Calculations based on a per share basis focus on the financial impact to the company's shareholders. The most widely quoted per share calculation is EPS. Wall Street analysts calculate this number to make forward-looking EPS projections based on their earnings models and to make their investment recommendations. Another widely used share calculation is dividends per share (DPS). Because the number of shares outstanding serves as the denominator in share-based calculations, any number that appears in a company's financial statements (balance sheet, cash flow statement and income statement) may translate on a per share basis. However, it is not necessary to do so and the results may have no bearing on the financial performance of the company as a whole.
Cash Flow Statement
In business, cash is king and the cash flow statement shows a company's cash position for a specific period. The cash flow statement divides the company's cash flow sources into three segments: cash from operating, investing and financing activities. Cash flow from operating activities includes net income for the period and all cash and non-cash items that are a use or source of cash. For example, because depreciation is a non-cash expense, the cash flow from operating activities adds it back to net income as a source of cash. Cash inflows and outflows from investing activities include capital expenditures and income from securities investments. Financing activities show cash inflows and outflows such as a debt or equity issuance (source of cash) and dividend payment (use of cash).
Cash Flow Per Share
Cash flow per share is not a widely quoted financial calculation and is not a required financial disclosure. To calculate cash flow per share, divide a company's total cash flows by its shares outstanding. Or, you can show cash flow per share from operating, investing and financing activities separately. Of all three, perhaps cash flow per share from operations provides a meaningful interpretation as a company's operating activities represent its core business.

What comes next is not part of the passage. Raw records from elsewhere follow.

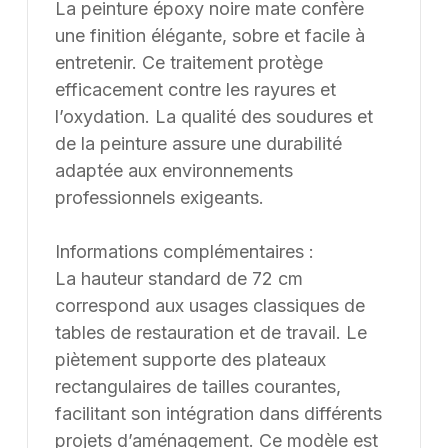
La peinture époxy noire mate confère
une finition élégante, sobre et facile à
entretenir. Ce traitement protège
efficacement contre les rayures et
l’oxydation. La qualité des soudures et
de la peinture assure une durabilité
adaptée aux environnements
professionnels exigeants.
Informations complémentaires :
La hauteur standard de 72 cm
correspond aux usages classiques de
tables de restauration et de travail. Le
piètement supporte des plateaux
rectangulaires de tailles courantes,
facilitant son intégration dans différents
projets d’aménagement. Ce modèle est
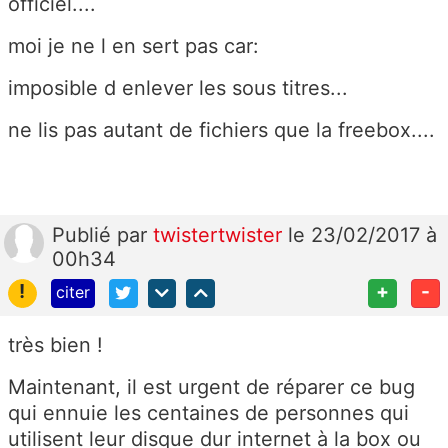
officiel....
moi je ne l en sert pas car:
imposible d enlever les sous titres...
ne lis pas autant de fichiers que la freebox....
Publié
par
twistertwister
le 23/02/2017 à
00h34
!
+
-
citer
très bien !
Maintenant, il est urgent de réparer ce bug
qui ennuie les centaines de personnes qui
utilisent leur disque dur internet à la box ou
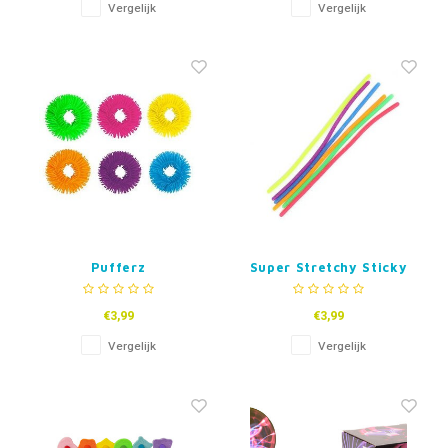
Vergelijk
Vergelijk
Pufferz
Super Stretchy Sticky
Pufferarmband
Rope
€3,99
€3,99
Vergelijk
Vergelijk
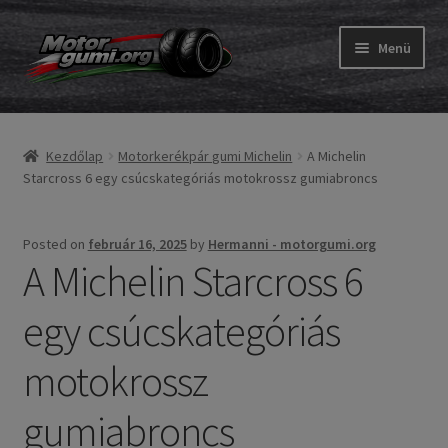
Ugrás
Kilépés
Menü
a
a
navigációhoz
tartalomba
Expand
Gumik
child
Kezdőlap
Motorkerékpár gumi Michelin
A Michelin
menu
Expand
Belső gumi és szalag
Starcross 6 egy csúcskategóriás motokrossz gumiabroncs
child
menu
Utasítás
Posted on
február 16, 2025
by
Hermanni - motorgumi.org
A Michelin Starcross 6
Expand
Gumi ABC
child
egy csúcskategóriás
menu
Expand
Márkák
child
motokrossz
menu
Tesztek
gumiabroncs
Kapcs.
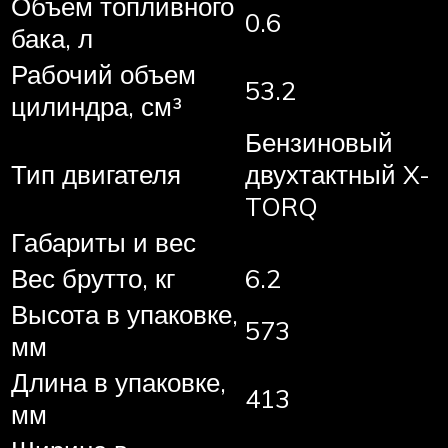
Объем топливного
0.6
бака, л
Рабочий объем
53.2
цилиндра, см³
Бензиновый
Тип двигателя
двухтактный X-
TORQ
Габариты и вес
Вес брутто, кг
6.2
Высота в упаковке,
573
мм
Длина в упаковке,
413
мм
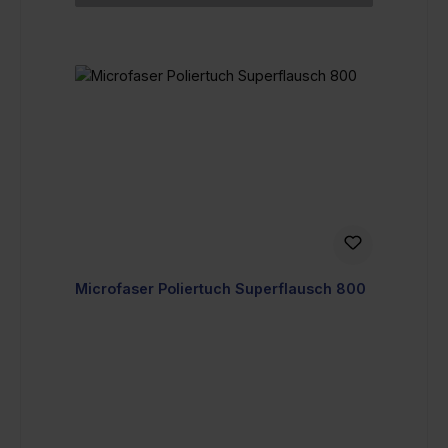
Microfaser Poliertuch Superflausch 800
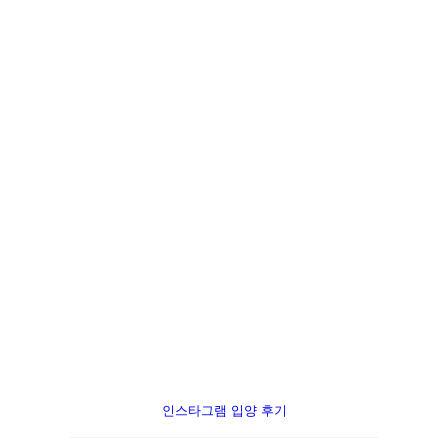
인스타그램 입양 후기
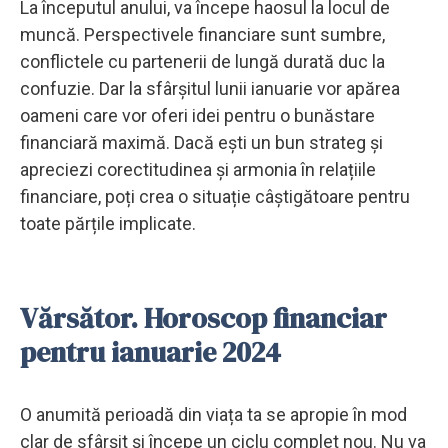
La începutul anului, va începe haosul la locul de
muncă. Perspectivele financiare sunt sumbre,
conflictele cu partenerii de lungă durată duc la
confuzie. Dar la sfârșitul lunii ianuarie vor apărea
oameni care vor oferi idei pentru o bunăstare
financiară maximă. Dacă ești un bun strateg și
apreciezi corectitudinea și armonia în relațiile
financiare, poți crea o situație câștigătoare pentru
toate părțile implicate.
Vărsător. Horoscop financiar
pentru ianuarie 2024
O anumită perioadă din viața ta se apropie în mod
clar de sfârșit și începe un ciclu complet nou. Nu va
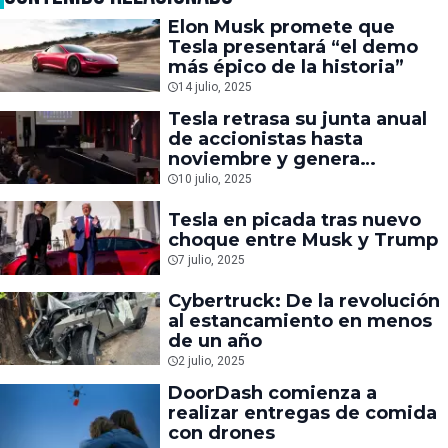
Elon Musk promete que
Tesla presentará “el demo
más épico de la historia”
14 julio, 2025
Tesla retrasa su junta anual
de accionistas hasta
noviembre y genera
incertidumbre
10 julio, 2025
Tesla en picada tras nuevo
choque entre Musk y Trump
7 julio, 2025
Cybertruck: De la revolución
al estancamiento en menos
de un año
2 julio, 2025
DoorDash comienza a
realizar entregas de comida
con drones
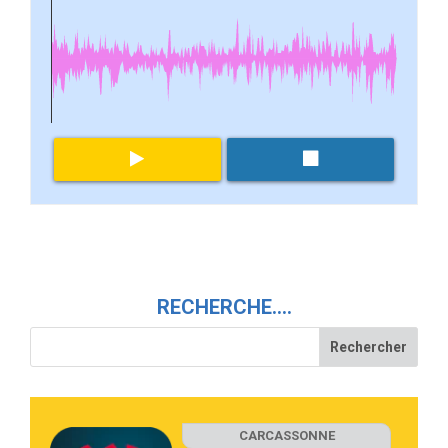
RECHERCHE….
CARCASSONNE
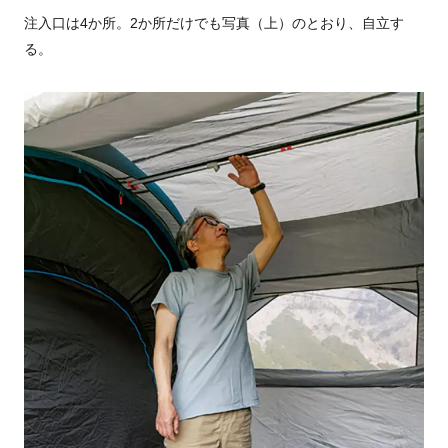
注入口は4か所。2か所だけでも写真（上）のとおり、自立す
る。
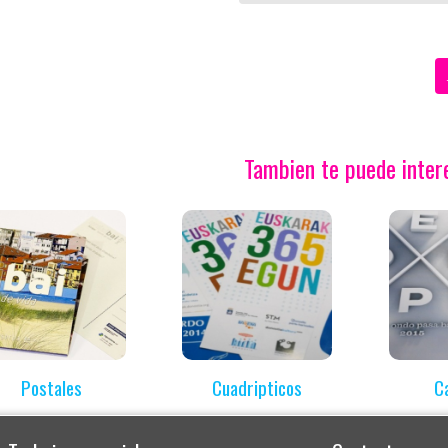
Tambien te puede interes
Postales
Cuadripticos
C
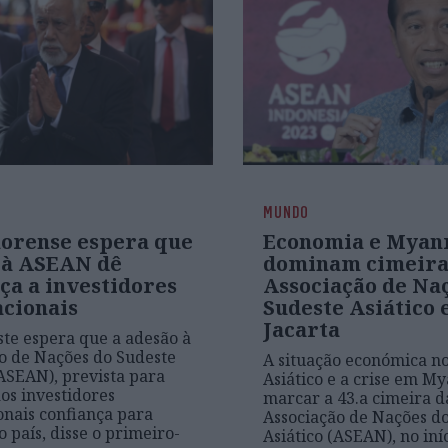
MUNDO
orense espera que
Economia e Mya
 à ASEAN dê
dominam cimeira
ça a investidores
Associação de Na
acionais
Sudeste Asiático
Jacarta
te espera que a adesão à
o de Nações do Sudeste
A situação económica n
(ASEAN), prevista para
Asiático e a crise em M
aos investidores
marcar a 43.a cimeira d
onais confiança para
Associação de Nações d
o país, disse o primeiro-
Asiático (ASEAN), no iní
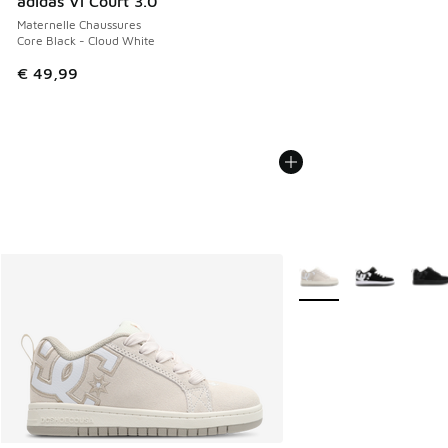
adidas Vl Court 3.0
Maternelle Chaussures
Core Black - Cloud White
€ 49,99
Plus de couleurs dispo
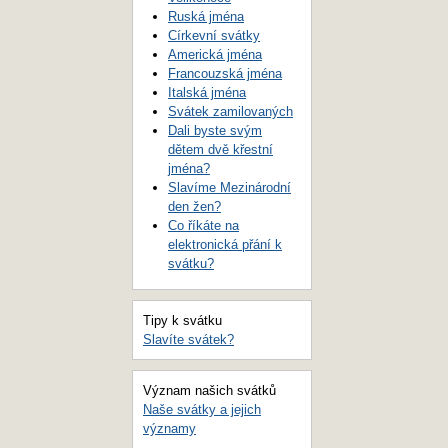
Ruská jména
Církevní svátky
Americká jména
Francouzská jména
Italská jména
Svátek zamilovaných
Dali byste svým
dětem dvě křestní
jména?
Slavíme Mezinárodní
den žen?
Co říkáte na
elektronická přání k
svátku?
Tipy k svátku
Slavíte svátek?
Význam našich svátků
Naše svátky a jejich
významy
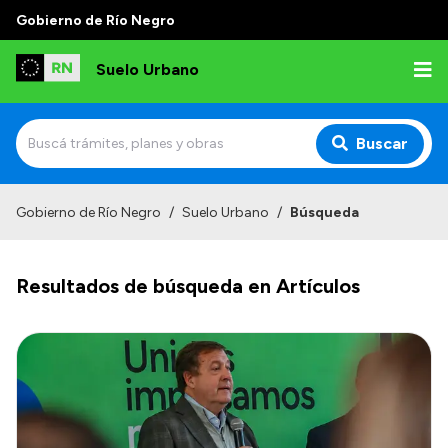
Gobierno de Río Negro
Suelo Urbano
Buscar
Inicio
Gobierno de Río Negro
/
Suelo Urbano
/
Búsqueda
Resultados de búsqueda en Artículos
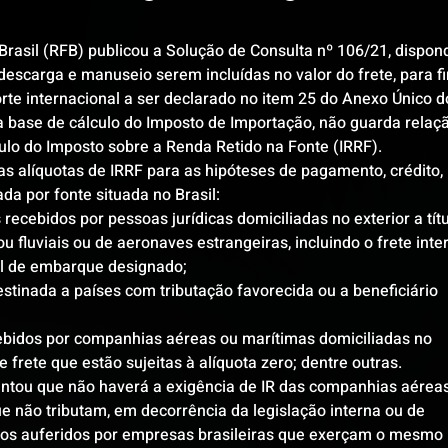
rasil (RFB) publicou a Solução de Consulta nº 106/21, dispon
descarga e manuseio serem incluídas no valor do frete, para fi
te internacional a ser declarado no item 25 do Anexo Único d
a base de cálculo do Imposto de Importação, não guarda relaç
lo do Imposto sobre a Renda Retido na Fonte (IRRF).
as alíquotas de IRRF para as hipóteses de pagamento, crédito, 
a por fonte situada no Brasil:
 recebidos por pessoas jurídicas domiciliadas no exterior a títu
 fluviais ou de aeronaves estrangeiras, incluindo o frete inte
cal de embarque designado;
stinada a países com tributação favorecida ou a beneficiário 
cebidos por companhias aéreas ou marítimas domiciliadas no 
e frete que estão sujeitas à alíquota zero; dentre outras.
ntou que não haverá a exigência de IR das companhias aéreas
e não tributam, em decorrência da legislação interna ou de 
tos auferidos por empresas brasileiras que exerçam o mesmo 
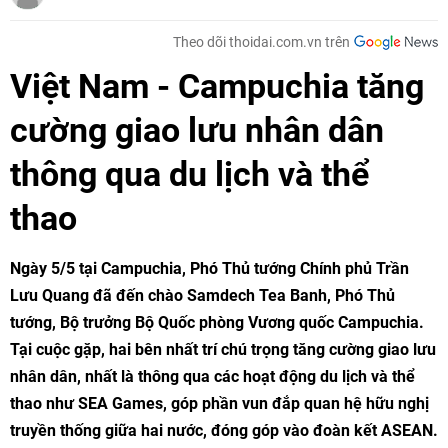
Theo dõi thoidai.com.vn trên
Việt Nam - Campuchia tăng
cường giao lưu nhân dân
thông qua du lịch và thể
thao
Ngày 5/5 tại Campuchia, Phó Thủ tướng Chính phủ Trần
Lưu Quang đã đến chào Samdech Tea Banh, Phó Thủ
tướng, Bộ trưởng Bộ Quốc phòng Vương quốc Campuchia.
Tại cuộc gặp, hai bên nhất trí chú trọng tăng cường giao lưu
nhân dân, nhất là thông qua các hoạt động du lịch và thể
thao như SEA Games, góp phần vun đắp quan hệ hữu nghị
truyền thống giữa hai nước, đóng góp vào đoàn kết ASEAN.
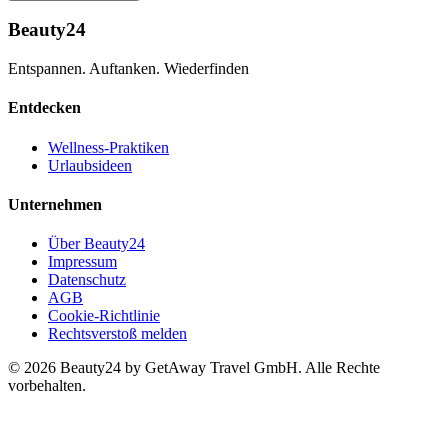
Beauty24
Entspannen. Auftanken. Wiederfinden
Entdecken
Wellness-Praktiken
Urlaubsideen
Unternehmen
Über Beauty24
Impressum
Datenschutz
AGB
Cookie-Richtlinie
Rechtsverstoß melden
© 2026 Beauty24 by GetAway Travel GmbH. Alle Rechte
vorbehalten.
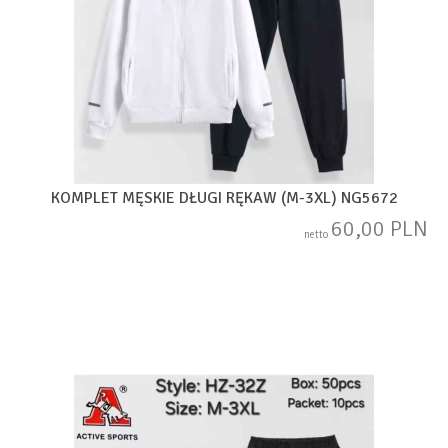
KOMPLET MĘSKIE DŁUGI RĘKAW (M-3XL) NG5672
60,00 PLN
netto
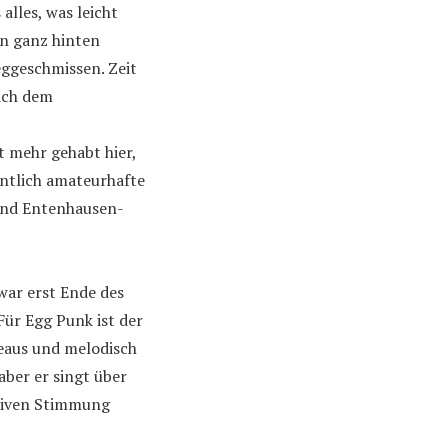
lles, was leicht
en ganz hinten
eggeschmissen. Zeit
 ich dem
t mehr gehabt hier,
eintlich amateurhafte
 und Entenhausen-
zwar erst Ende des
 Für Egg Punk ist der
deaus und melodisch
aber er singt über
siven Stimmung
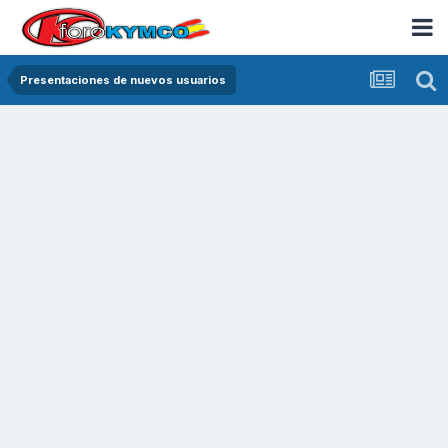
Presentaciones de nuevos usuarios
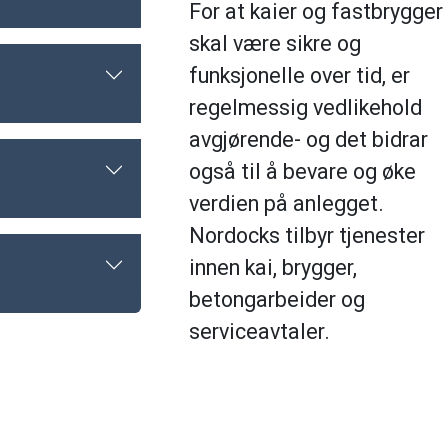
For at kaier og fastbrygger
skal være sikre og
funksjonelle over tid, er
regelmessig vedlikehold
avgjørende- og det bidrar
også til å bevare og øke
verdien på anlegget.
Nordocks tilbyr tjenester
innen kai, brygger,
betongarbeider og
serviceavtaler.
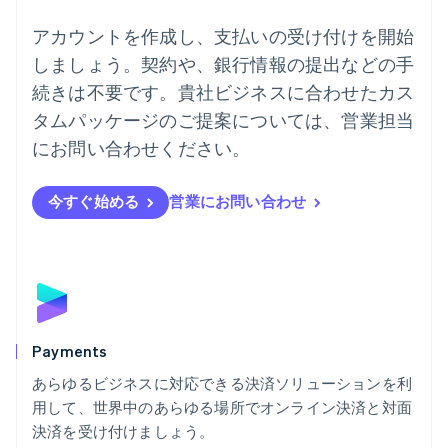
ドイツ
Deutsch
English
アカウントを作成し、支払いの受け付けを開始
ニュージーランド
しましょう。契約や、銀行情報の提出などの手
English
ノルウェー
続きは不要です。貴社ビジネスに合わせたカス
English
タムパッケージのご提案については、営業担当
ハンガリー
にお問い合わせください。
English
フィンランド
English
Svenska
今すぐ始める
営業にお問い合わせ
ブラジル
Português
English
フランス
Français
English
ブルガリア
English
ベルギー
Nederlands
Français
Deutsch
English
Payments
ポーランド
あらゆるビジネスに対応できる決済ソリューションを利
English
用して、世界中のあらゆる場所でオンライン決済と対面
ポルトガル
Português
English
決済を受け付けましょう。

A company that generates a higher level of operating cash flow is in a healthy position to reinvest in the business, buy back stock or pay dividends. Technically, the difference between the cash flow per share from operating activities and EPS is the company's sources and uses of cash from its investing and financing activities.
Interpreting the Results
In essence, calculating cash flow per share, perhaps with the exception of cash from operating activities, does not yield any new information or results, which is why companies are not required to report cash flow per share. Companies can disclose this number but it doesn't shed any new light on the company's financial standing. For instance, a large influx of cash from an equity offering (reported in cash from financing activities) distorts cash flow per share.